YOUR ASSIGNMENT =>
Select from the records below every line that has the word "Odborné" in it.

PROVIDED DATA =>
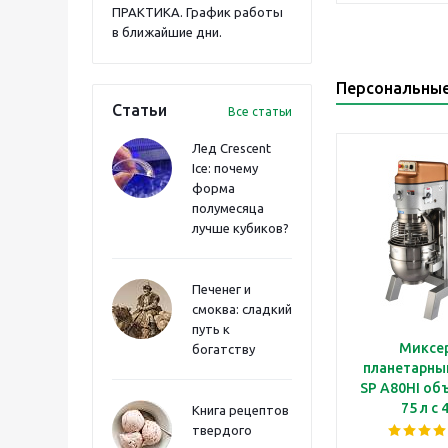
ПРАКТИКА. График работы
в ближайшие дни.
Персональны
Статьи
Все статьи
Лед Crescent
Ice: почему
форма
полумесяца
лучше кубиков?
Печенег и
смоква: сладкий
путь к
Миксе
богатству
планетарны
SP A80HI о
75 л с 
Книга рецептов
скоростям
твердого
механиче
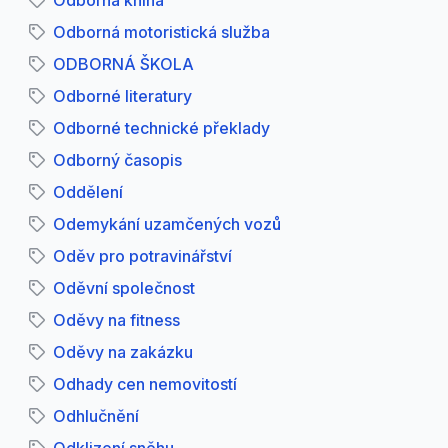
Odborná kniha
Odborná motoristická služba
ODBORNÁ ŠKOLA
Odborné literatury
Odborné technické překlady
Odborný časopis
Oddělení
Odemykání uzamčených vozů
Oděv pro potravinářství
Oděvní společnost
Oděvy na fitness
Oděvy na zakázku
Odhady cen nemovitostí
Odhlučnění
* * *
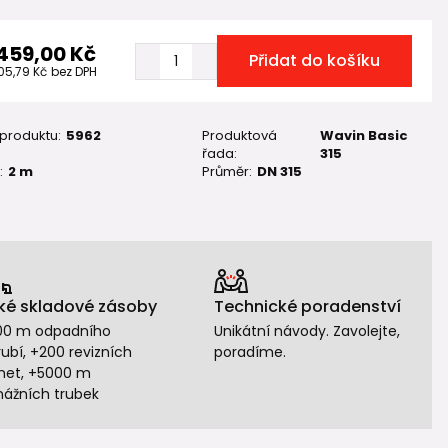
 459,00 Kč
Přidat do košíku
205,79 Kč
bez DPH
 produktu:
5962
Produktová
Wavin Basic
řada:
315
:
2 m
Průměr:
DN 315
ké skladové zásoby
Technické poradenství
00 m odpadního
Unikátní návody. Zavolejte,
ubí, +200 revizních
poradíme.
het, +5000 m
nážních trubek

THE ANSWER =>
Odborné literatury
Odborné technické překlady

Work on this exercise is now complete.